▶ **Task prompt**:
Pick each line containing the word "narrativa" out of the data below.

*** Opening Information given ***

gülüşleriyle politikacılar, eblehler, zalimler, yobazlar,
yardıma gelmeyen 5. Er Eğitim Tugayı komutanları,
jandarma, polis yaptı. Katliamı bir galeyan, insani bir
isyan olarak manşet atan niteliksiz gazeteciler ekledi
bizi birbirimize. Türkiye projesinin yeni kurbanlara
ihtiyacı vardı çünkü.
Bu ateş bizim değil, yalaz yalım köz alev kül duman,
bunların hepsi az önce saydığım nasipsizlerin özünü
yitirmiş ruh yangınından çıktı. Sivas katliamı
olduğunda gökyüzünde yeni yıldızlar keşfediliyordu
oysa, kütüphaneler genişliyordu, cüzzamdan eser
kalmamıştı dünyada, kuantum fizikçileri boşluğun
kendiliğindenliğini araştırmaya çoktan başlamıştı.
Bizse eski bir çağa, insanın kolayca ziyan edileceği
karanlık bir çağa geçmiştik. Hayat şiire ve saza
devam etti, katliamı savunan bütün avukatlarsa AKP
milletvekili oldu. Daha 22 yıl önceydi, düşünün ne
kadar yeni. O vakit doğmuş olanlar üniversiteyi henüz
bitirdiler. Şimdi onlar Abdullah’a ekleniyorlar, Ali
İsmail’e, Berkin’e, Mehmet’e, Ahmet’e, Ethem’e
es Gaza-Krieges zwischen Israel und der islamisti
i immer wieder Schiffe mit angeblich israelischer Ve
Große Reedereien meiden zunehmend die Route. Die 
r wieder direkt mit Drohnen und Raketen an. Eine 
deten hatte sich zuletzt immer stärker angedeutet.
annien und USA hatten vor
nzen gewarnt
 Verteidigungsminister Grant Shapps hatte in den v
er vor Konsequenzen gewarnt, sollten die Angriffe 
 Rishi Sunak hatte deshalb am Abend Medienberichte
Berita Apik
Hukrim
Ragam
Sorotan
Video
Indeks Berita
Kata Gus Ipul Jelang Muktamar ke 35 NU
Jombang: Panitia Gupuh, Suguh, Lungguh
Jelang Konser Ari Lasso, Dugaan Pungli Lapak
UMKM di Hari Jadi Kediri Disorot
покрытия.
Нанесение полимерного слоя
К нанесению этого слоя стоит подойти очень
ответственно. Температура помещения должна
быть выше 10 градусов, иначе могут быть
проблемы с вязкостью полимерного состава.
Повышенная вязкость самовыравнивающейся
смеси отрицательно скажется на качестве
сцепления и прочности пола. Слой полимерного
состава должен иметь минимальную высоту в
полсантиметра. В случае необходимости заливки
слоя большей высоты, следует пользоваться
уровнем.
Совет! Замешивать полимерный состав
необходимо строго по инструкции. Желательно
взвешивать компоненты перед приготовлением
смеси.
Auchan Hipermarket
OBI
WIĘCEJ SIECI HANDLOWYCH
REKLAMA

*** Closing Information given ***
*** Opening Information given ***

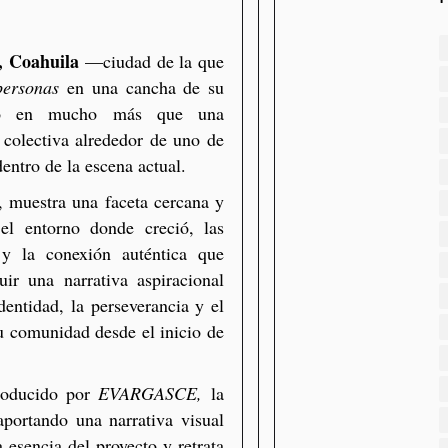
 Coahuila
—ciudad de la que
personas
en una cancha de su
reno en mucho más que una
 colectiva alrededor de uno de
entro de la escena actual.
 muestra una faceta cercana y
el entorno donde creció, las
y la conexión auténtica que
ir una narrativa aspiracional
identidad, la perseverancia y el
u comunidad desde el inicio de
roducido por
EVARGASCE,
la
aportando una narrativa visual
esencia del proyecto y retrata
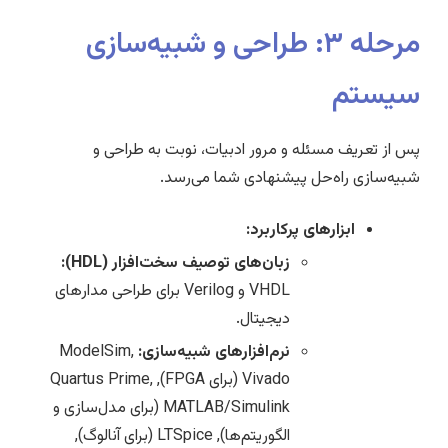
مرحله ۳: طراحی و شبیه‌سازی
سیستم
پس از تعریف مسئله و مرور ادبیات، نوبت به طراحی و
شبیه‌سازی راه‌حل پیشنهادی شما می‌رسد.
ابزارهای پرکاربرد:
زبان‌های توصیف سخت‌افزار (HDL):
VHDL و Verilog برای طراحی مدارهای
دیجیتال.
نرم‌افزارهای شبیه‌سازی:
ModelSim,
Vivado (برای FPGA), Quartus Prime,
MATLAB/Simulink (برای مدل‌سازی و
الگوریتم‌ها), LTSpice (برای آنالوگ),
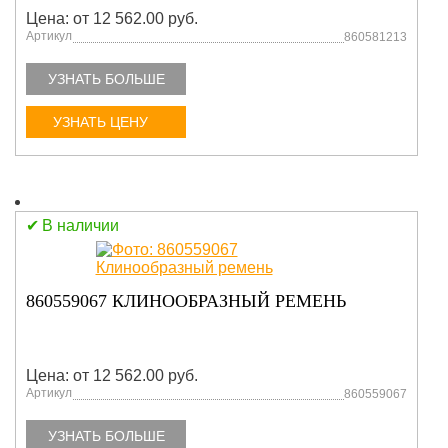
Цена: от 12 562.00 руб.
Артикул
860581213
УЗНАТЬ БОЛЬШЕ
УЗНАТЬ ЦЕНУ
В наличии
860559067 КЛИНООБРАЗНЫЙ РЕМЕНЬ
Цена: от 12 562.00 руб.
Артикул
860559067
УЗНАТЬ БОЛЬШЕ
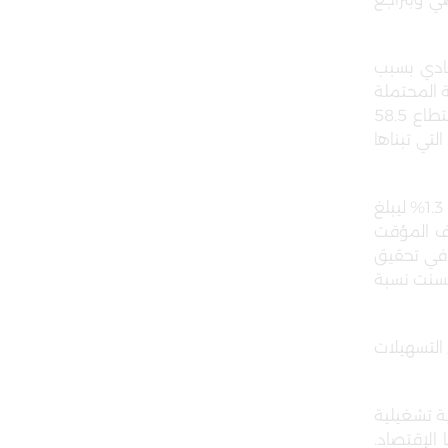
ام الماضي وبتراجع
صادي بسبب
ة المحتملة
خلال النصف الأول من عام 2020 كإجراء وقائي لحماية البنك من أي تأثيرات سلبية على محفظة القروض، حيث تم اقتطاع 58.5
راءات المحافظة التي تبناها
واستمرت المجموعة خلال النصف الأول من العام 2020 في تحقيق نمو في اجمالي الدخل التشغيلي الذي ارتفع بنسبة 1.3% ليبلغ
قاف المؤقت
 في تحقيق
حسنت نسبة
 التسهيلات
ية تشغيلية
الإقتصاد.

*** Closing Information given ***
*** Opening Information given ***

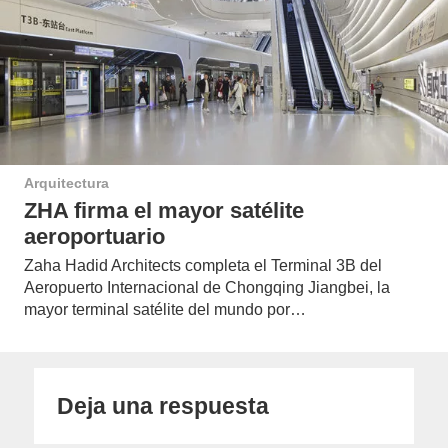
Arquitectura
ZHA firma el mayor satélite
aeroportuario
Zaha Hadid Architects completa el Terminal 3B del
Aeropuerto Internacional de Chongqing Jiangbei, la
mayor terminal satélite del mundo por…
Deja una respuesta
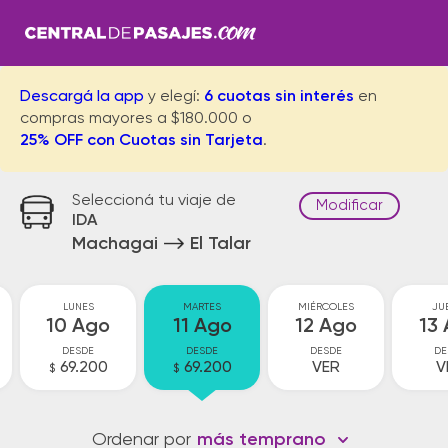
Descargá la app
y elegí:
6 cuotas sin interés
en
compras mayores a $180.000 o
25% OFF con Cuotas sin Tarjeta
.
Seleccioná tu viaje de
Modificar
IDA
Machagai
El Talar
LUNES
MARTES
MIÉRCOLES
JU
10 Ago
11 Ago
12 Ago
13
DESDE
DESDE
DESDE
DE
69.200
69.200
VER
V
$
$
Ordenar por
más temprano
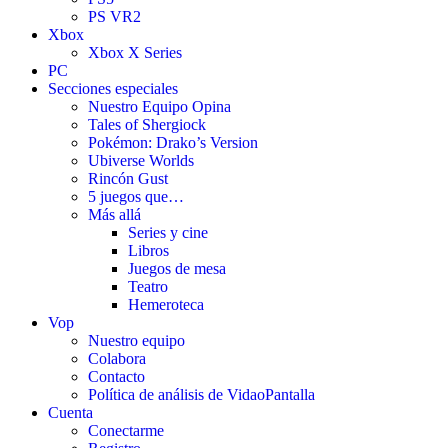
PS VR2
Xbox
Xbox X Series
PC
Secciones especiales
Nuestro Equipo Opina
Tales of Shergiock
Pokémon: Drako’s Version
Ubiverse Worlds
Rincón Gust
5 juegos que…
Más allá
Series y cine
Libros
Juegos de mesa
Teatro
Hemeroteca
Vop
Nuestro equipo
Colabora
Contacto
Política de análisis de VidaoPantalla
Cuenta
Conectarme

*** Closing Information given ***

▶ **Solution for this task**:
ir una narrativa aspiracional
aportando una narrativa visual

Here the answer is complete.